Ni
cuenta se dio a que horas llegó a la superficie. Después de un ratico notó que
lo rodeaban miles de alupios preguntándole
“Que pasó entonces?” “Que vio?”. “Viene muy pálido”. “Y está tembloroso”.
“Hable”. “No se quede callado”.
No
podía hablar porque tenía la boca reseca y la lengua pegada al paladar. Algunos
gritaron “Déjenlo, dèjenlo que se calme”.
Se le acercaron echándole
aire en la cara y tocándole suave las mejillas
para tranquilizarlo. Alguien le ofreció agua de un bolsito de cuero de
canguro y después de tomar dos sorbos sintió que las fuerzas le volvían.

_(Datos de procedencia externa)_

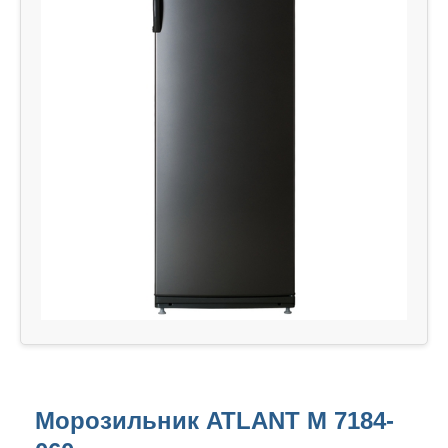
Морозильник ATLANT М 7184-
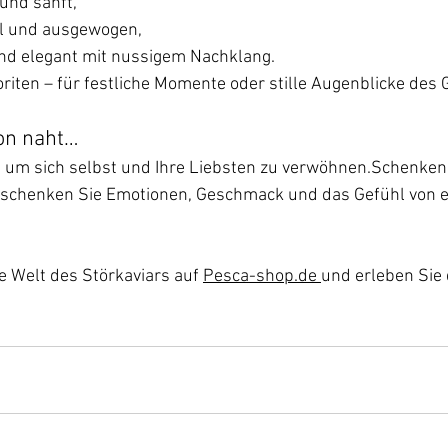
und sanft,
oll und ausgewogen,
und elegant mit nussigem Nachklang.
riten – für festliche Momente oder stille Augenblicke des
son naht…
 um sich selbst und Ihre Liebsten zu verwöhnen.Schenken 
– schenken Sie Emotionen, Geschmack und das Gefühl von 
e Welt des Störkaviars auf 
Pesca-shop.de
und erleben Sie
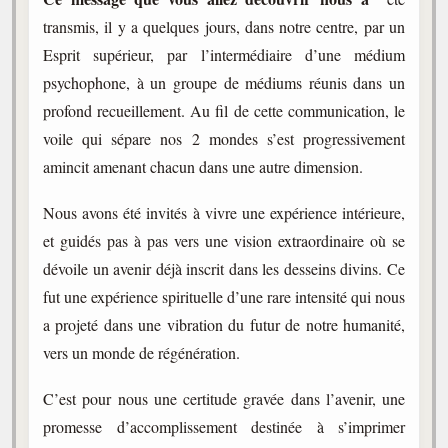
trimestrielles
transmis, il y a quelques jours, dans notre centre, par un
Sujets du mois
Esprit supérieur, par l’intermédiaire d’une médium
psychophone, à un groupe de médiums réunis dans un
Citations
profond recueillement. Au fil de cette communication, le
Maximes
voile qui sépare nos 2 mondes s’est progressivement
amincit amenant chacun dans une autre dimension.
Enregistrements
séance d'aide spirituelle
Nous avons été invités à vivre une expérience intérieure,
Diaporamas
et guidés pas à pas vers une vision extraordinaire où se
Powerpoints
dévoile un avenir déjà inscrit dans les desseins divins. Ce
Enseignement
fut une expérience spirituelle d’une rare intensité qui nous
Cours dispensés au Centre
a projeté dans une vibration du futur de notre humanité,
L'Agora
vers un monde de régénération.
Posez-nous des questions
C’est pour nous une certitude gravée dans l’avenir, une
Consultez les réponses
promesse d’accomplissement destinée à s’imprimer
Posez votre question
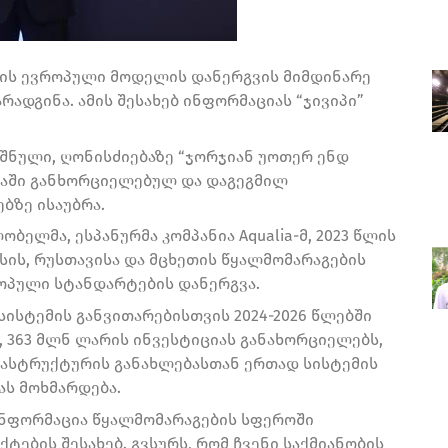
თვის ევროპული მოდელის დანერგვის მიმდინარე
ადგინა. ამის შესახებ ინფორმაციას “ჯივიპი”
ნული, ღონისძიებაზე “ჯორჯიან უოთერ ენდ
ობაში განხორციელებულ და დაგეგმილ
ბზე ისაუბრა.
ობელმა, ესპანურმა კომპანია Aqualia-მ, 2023 წლის
ის, რუსთავისა და მცხეთის წყალმომარაგების
ოპული სტანდარტების დანერგვა.
სისტემის განვითარებისთვის 2024-2026 წლებში
 363 მლნ ლარის ინვესტიციას განახორციელებს,
ასტრუქტურის განახლებასთან ერთად სისტემის
ს მოხმარდება.
ინფორმაცია წყალმომარაგების სფეროში
ების შესახებ. გვსურს, რომ ჩვენი საქმიანობის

Respiró profundo y dijo “Los
han matado a todos y se los están comiendo. Están en fiesta y se ríen mientras
llevan la carne al fondo de la guarida. Solo quedan los esqueletos. Esas
hormigas son los peores matones de la tierra”. “Verdad?” “Si”.
La
muchedumbre quedó en silencio. No sabían que hacer. Inclinaron la cabeza
pronunciando misteriosas palabras hasta que el jefe levantándose despacio dijo “La vida no puede pararse aquí, ahora tenemos
que seguir”. Y arrancó a caminar seguido por la multitud confundida en la
maleza.
Fueron alrededor de diez
minutos subiendo y saltando por las piedras, deslizándose por los barrancos,
encaramándose en los troncos y dándose la mano para ayudar a los mas jóvenes y
débiles mientras el sol los abochornaba.
Llegaron a un prado
verdeoscuro con gran cantidad de árboles en la base de una montaña brillante. Al occidente habían valles donde
vivían leones de melena roja con cuernos blancos parecidos a los de los ciervos.
Ya habían llegado debajo
del muchacho dormido al que no podían ver por su gran estatura. “Era fuerte”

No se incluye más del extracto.